> [EXERCISE INSTRUCTIONS] For the data below, transcribe the part that opens with the line containing "6th February 2018 (579, 651)" and closes with the line containing "Pinna (119, 865)", exactly and with no pictures.

Items listed in a dataset:

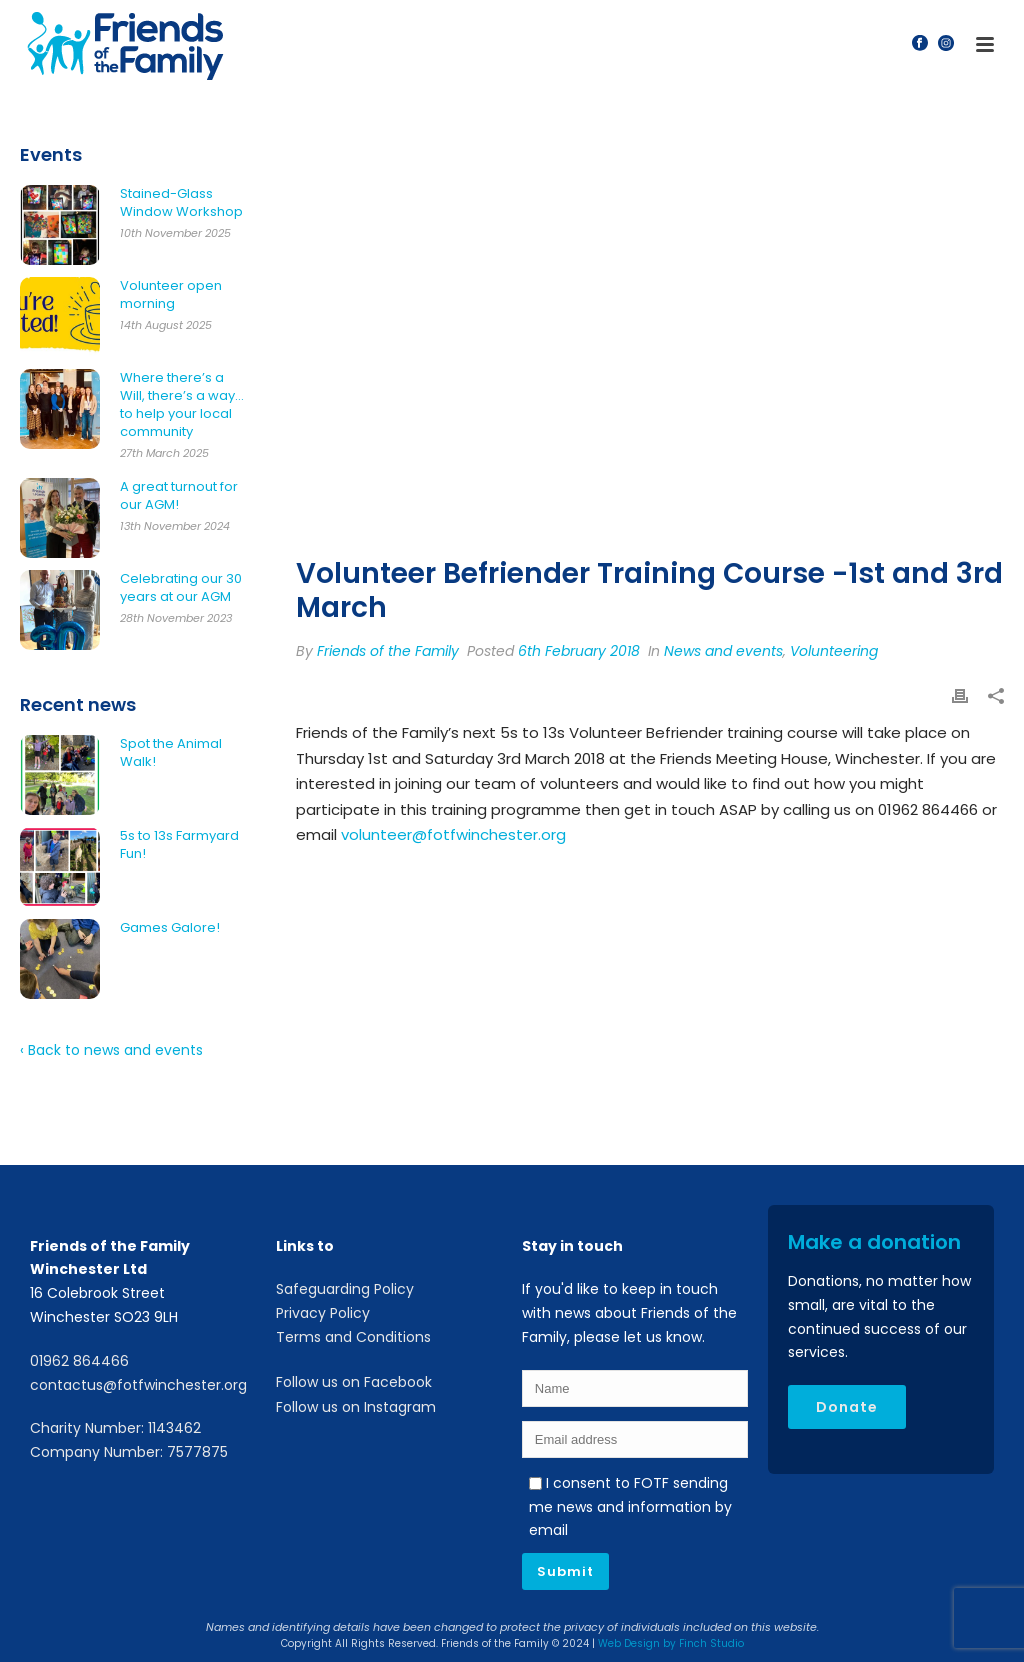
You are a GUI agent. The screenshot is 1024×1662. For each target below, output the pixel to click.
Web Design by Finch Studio (671, 1643)
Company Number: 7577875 (129, 1452)
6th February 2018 (579, 651)
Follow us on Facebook (354, 1382)
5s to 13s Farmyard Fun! (179, 845)
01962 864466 (79, 1361)
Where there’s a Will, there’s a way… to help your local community (182, 405)
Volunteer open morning (171, 295)
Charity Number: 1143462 (115, 1428)
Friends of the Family (388, 651)
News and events (723, 651)
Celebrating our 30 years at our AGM (181, 588)
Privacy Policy (323, 1313)
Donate (847, 1407)
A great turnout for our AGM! (179, 496)
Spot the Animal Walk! (171, 753)
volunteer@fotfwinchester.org (453, 834)
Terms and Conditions (353, 1337)
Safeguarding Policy (345, 1289)
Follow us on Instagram (356, 1407)
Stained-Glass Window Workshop (181, 203)
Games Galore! (170, 928)
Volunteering (834, 651)
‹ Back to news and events (111, 1050)
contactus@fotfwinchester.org (138, 1385)
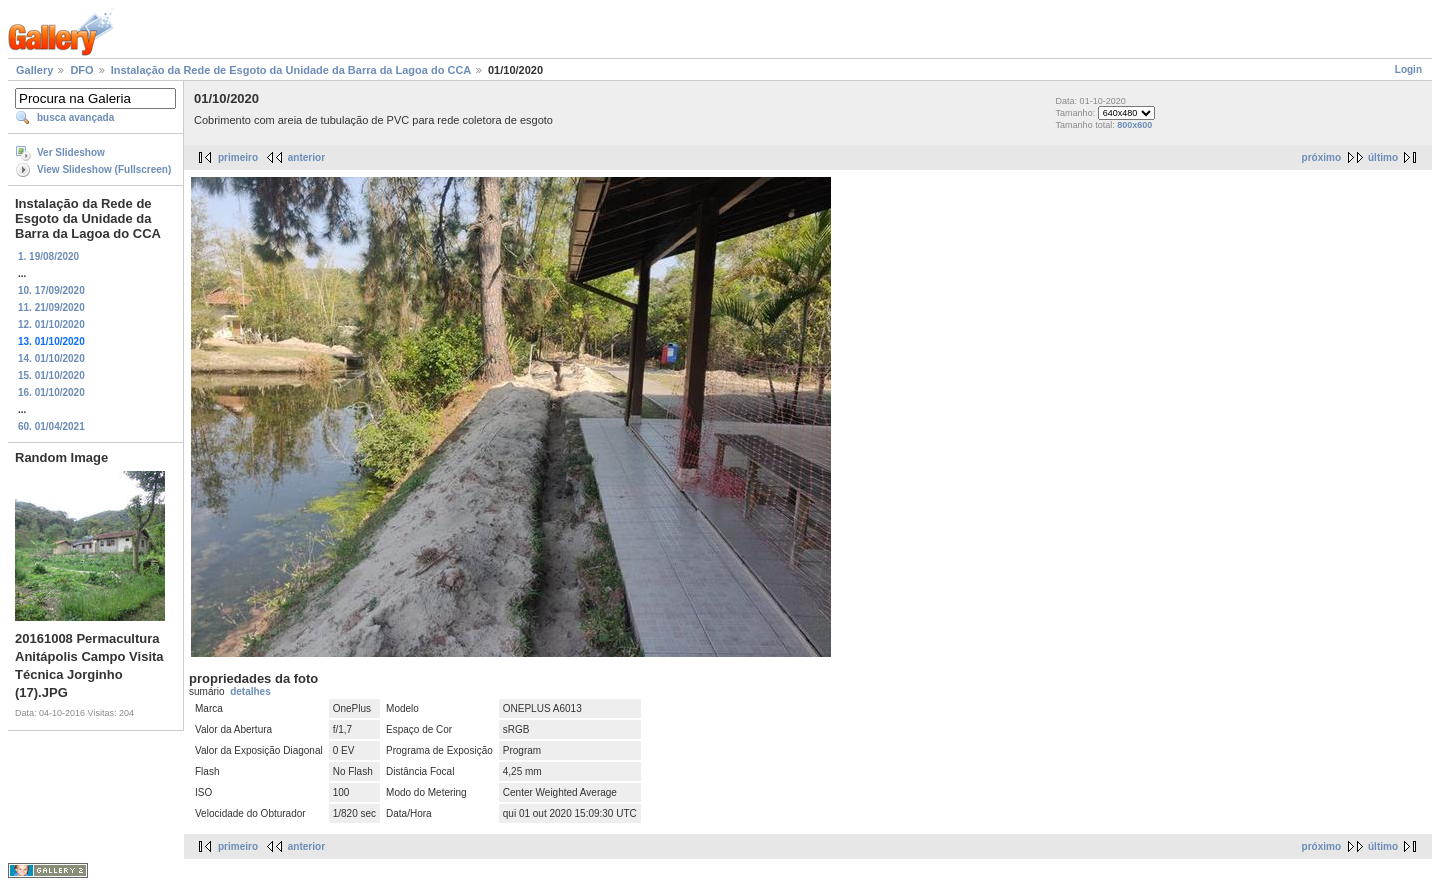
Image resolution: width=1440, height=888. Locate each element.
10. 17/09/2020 (51, 290)
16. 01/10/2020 (51, 392)
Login (1408, 69)
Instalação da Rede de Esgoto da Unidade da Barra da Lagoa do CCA (291, 70)
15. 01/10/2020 (51, 375)
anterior (306, 157)
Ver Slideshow (71, 152)
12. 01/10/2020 (51, 324)
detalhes (250, 691)
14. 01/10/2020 (51, 358)
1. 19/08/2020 (48, 256)
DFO (81, 70)
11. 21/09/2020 (51, 307)
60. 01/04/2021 (51, 426)
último (1383, 157)
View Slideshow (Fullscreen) (104, 169)
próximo (1321, 157)
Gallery (34, 70)
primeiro (238, 157)
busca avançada (75, 117)
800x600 (1134, 125)
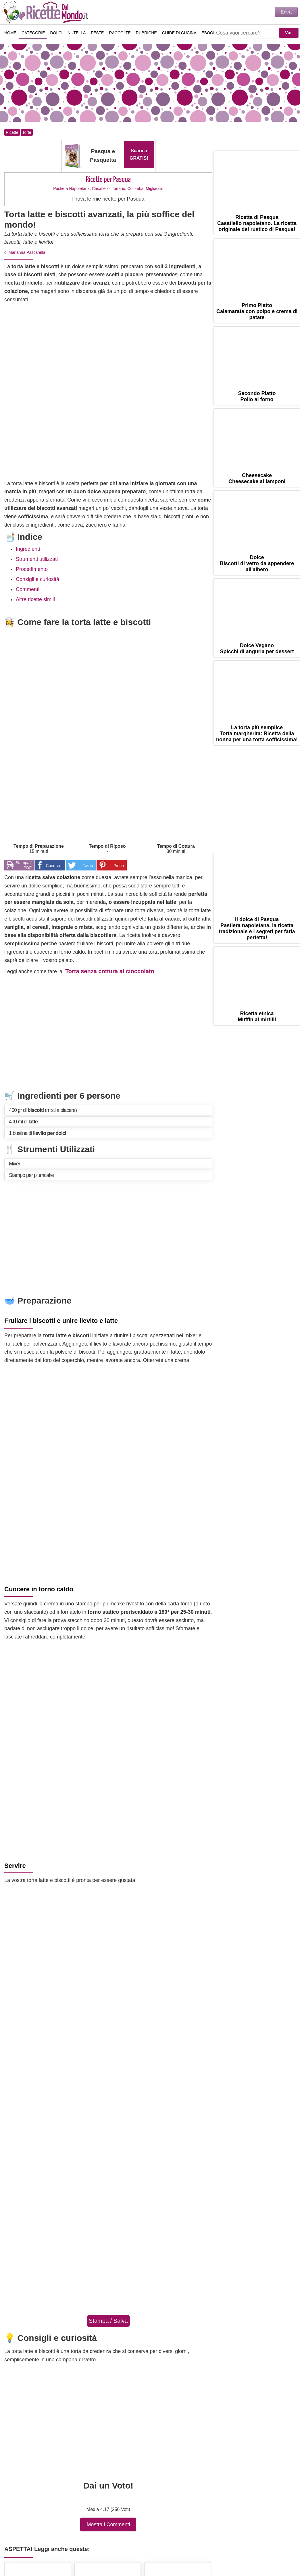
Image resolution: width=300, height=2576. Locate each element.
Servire (15, 1865)
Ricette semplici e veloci (46, 12)
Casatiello (100, 188)
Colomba (135, 188)
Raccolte (119, 33)
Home (10, 33)
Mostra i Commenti (108, 2524)
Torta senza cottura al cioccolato (109, 971)
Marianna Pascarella (27, 252)
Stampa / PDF (24, 865)
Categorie (33, 33)
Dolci (56, 33)
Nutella (77, 33)
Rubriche (146, 33)
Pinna (119, 865)
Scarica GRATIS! (139, 154)
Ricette (12, 132)
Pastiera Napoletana (71, 188)
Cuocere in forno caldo (38, 1589)
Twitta (87, 865)
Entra (286, 11)
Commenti (27, 589)
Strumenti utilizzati (37, 559)
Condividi (54, 865)
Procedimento (32, 569)
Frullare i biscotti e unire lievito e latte (61, 1320)
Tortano (118, 188)
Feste (97, 33)
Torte (26, 132)
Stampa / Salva (108, 2321)
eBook (209, 33)
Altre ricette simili (35, 599)
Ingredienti (28, 549)
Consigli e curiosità (37, 579)
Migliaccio (154, 188)
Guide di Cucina (179, 33)
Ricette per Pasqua (108, 180)
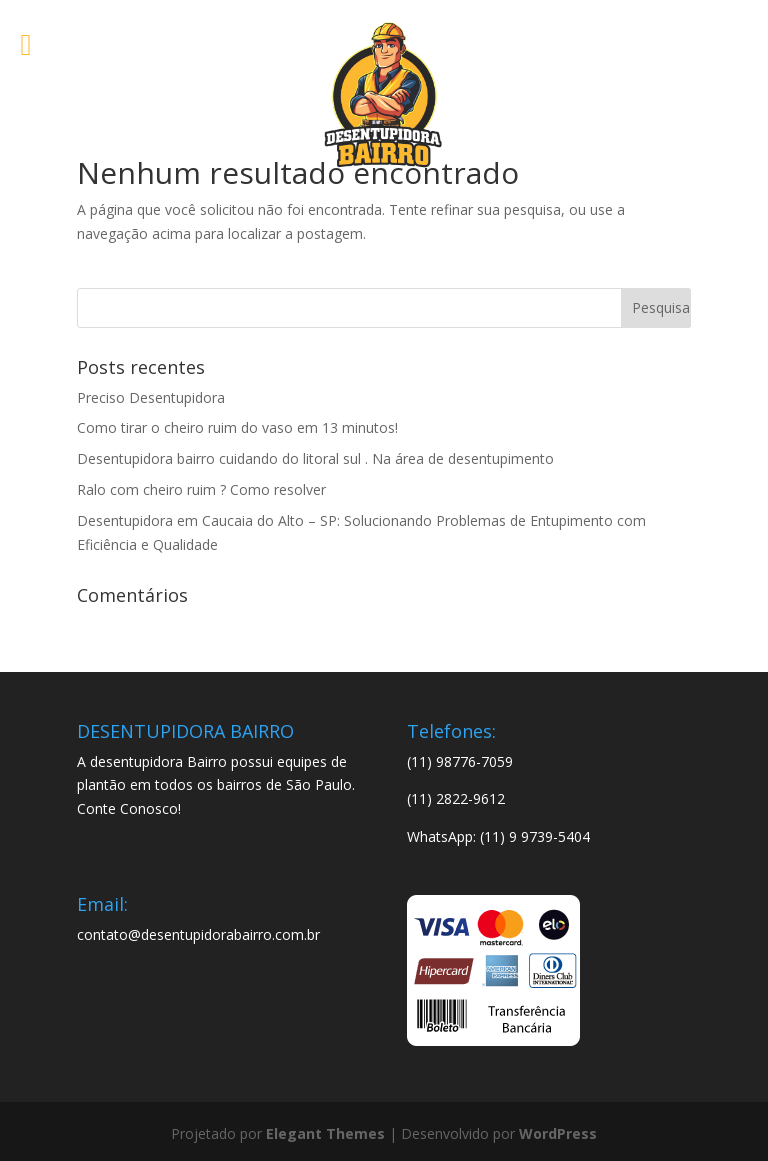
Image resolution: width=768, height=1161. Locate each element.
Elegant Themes (325, 1133)
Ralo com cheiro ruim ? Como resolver (201, 489)
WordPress (558, 1133)
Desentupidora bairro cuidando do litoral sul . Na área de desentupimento (315, 458)
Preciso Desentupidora (151, 397)
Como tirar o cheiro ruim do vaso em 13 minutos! (237, 427)
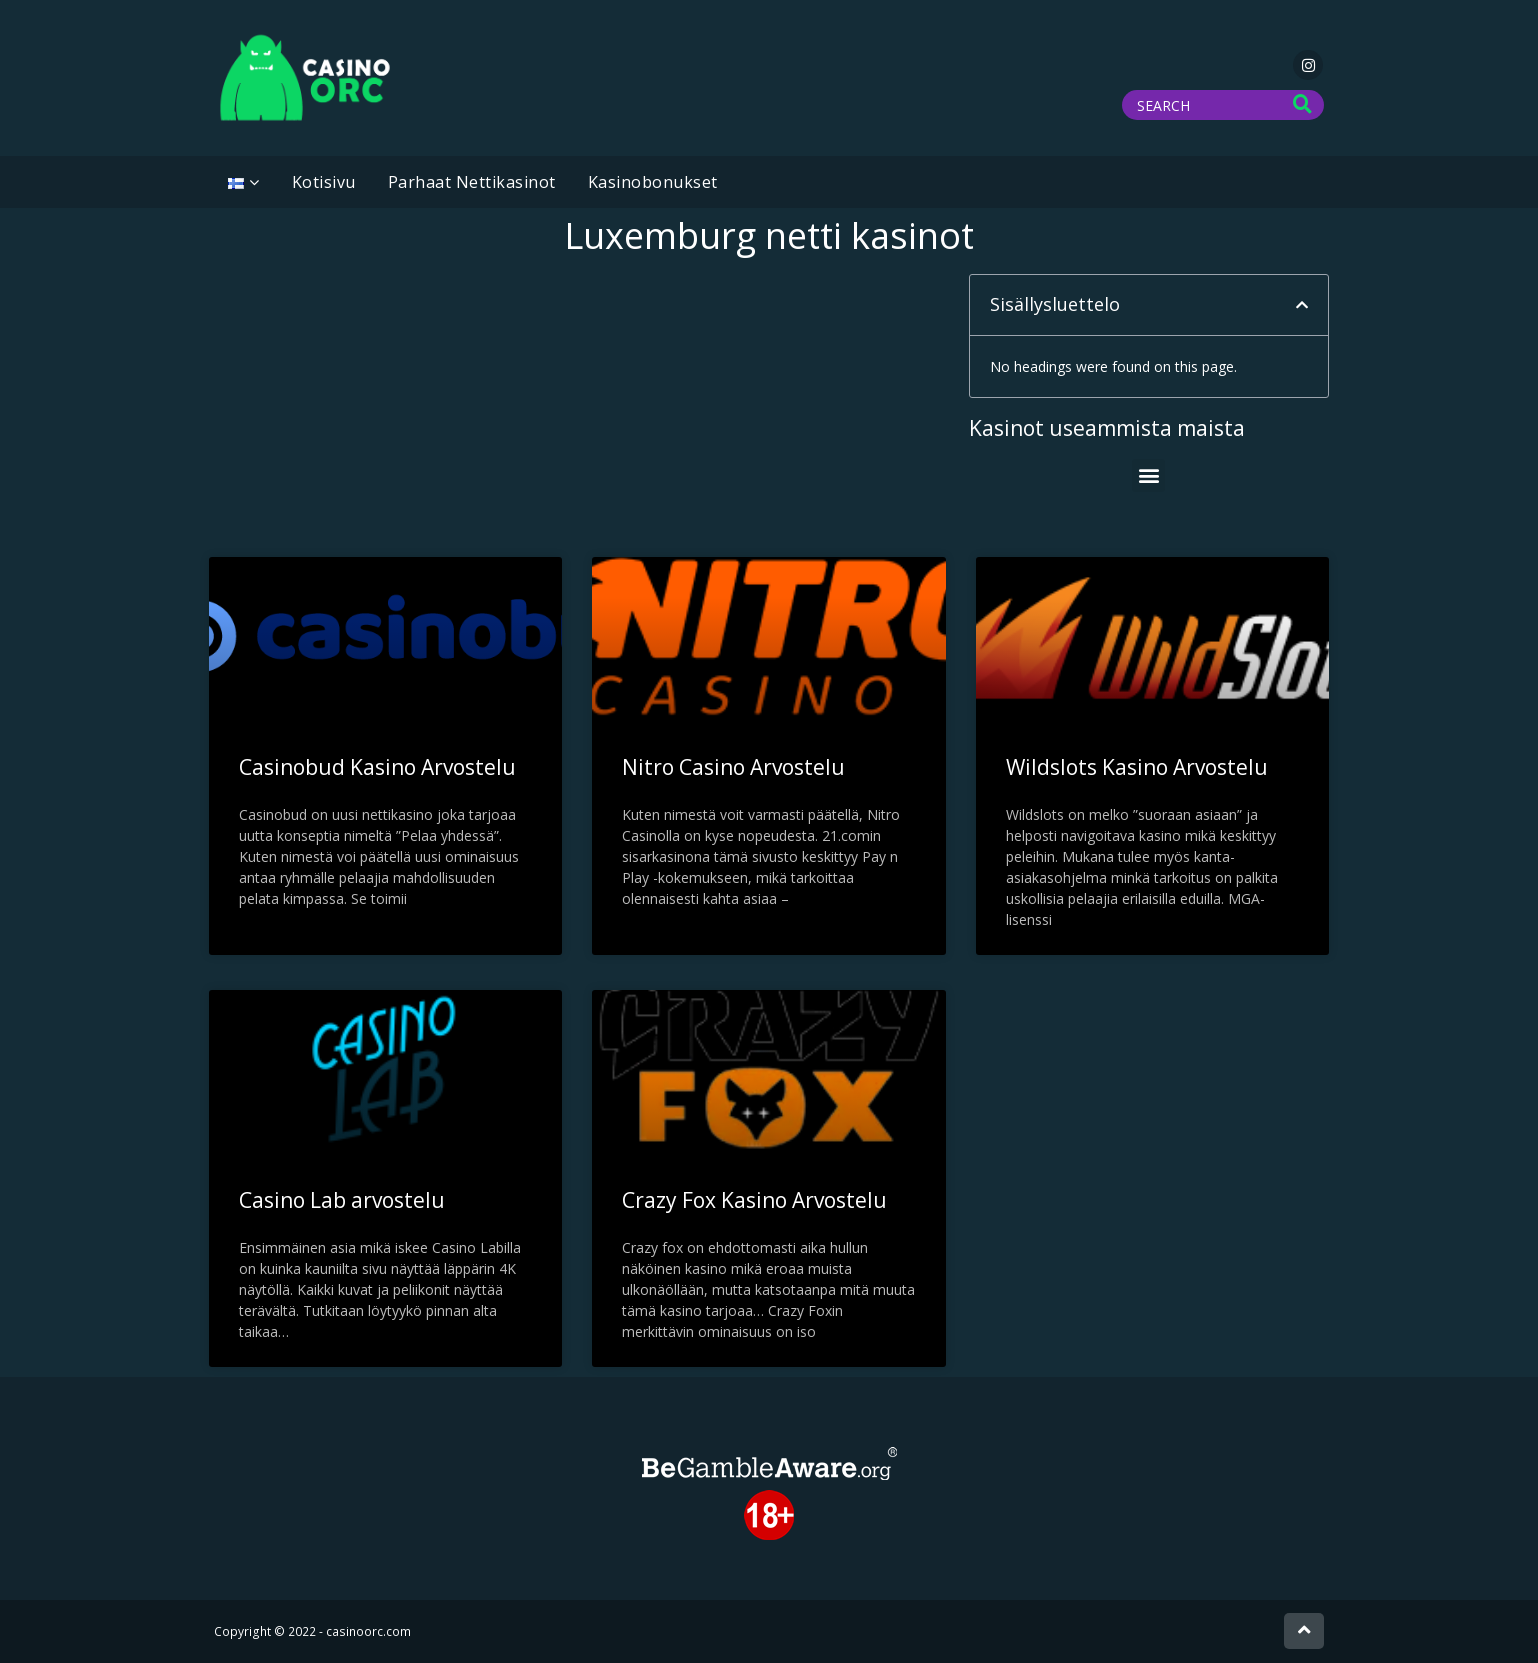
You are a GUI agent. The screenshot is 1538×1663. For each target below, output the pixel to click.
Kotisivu (324, 182)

> [OUTPUT OF THE TASK]
6th February 2018 (579, 651)
Follow us on Facebook (354, 1382)
5s to 13s Farmyard Fun! (179, 845)
01962 864466 (79, 1361)
Where there’s a Will, there’s a way… to help your local community (182, 405)
Volunteer open morning (171, 295)
Charity Number: 1143462 (115, 1428)
Friends of the Family (388, 651)
News and events (723, 651)
Celebrating our 30 years at our AGM (181, 588)
Privacy Policy (323, 1313)
Donate (847, 1407)
A great turnout for our AGM! (179, 496)
Spot the Animal Walk! (171, 753)
volunteer@fotfwinchester.org (453, 834)
Terms and Conditions (353, 1337)
Safeguarding Policy (345, 1289)
Follow us on Instagram (356, 1407)
Stained-Glass Window Workshop (181, 203)
Games Galore! (170, 928)
Volunteering (834, 651)
‹ Back to news and events (111, 1050)
contactus@fotfwinchester.org (138, 1385)
Image resolution: width=1440, height=888. Locate each element.
10. 17/09/2020 (51, 290)
16. 01/10/2020 (51, 392)
Login (1408, 69)
Instalação da Rede de Esgoto da Unidade da Barra da Lagoa do CCA (291, 70)
15. 01/10/2020 (51, 375)
anterior (306, 157)
Ver Slideshow (71, 152)
12. 01/10/2020 (51, 324)
detalhes (250, 691)
14. 01/10/2020 (51, 358)
1. 19/08/2020 (48, 256)
DFO (81, 70)
11. 21/09/2020 (51, 307)
60. 01/04/2021 (51, 426)
último (1383, 157)
View Slideshow (Fullscreen) (104, 169)
próximo (1321, 157)
Gallery (34, 70)
primeiro (238, 157)
busca avançada (75, 117)
800x600 (1134, 125)
Image resolution: width=300, height=2576. Locate each element.
Servire (15, 1865)
Ricette semplici e veloci (46, 12)
Casatiello (100, 188)
Colomba (135, 188)
Raccolte (119, 33)
Home (10, 33)
Mostra i Commenti (108, 2524)
Torta senza cottura al cioccolato (109, 971)
Marianna Pascarella (27, 252)
Stampa / PDF (24, 865)
Categorie (33, 33)
Dolci (56, 33)
Nutella (77, 33)
Rubriche (146, 33)
Pinna (119, 865)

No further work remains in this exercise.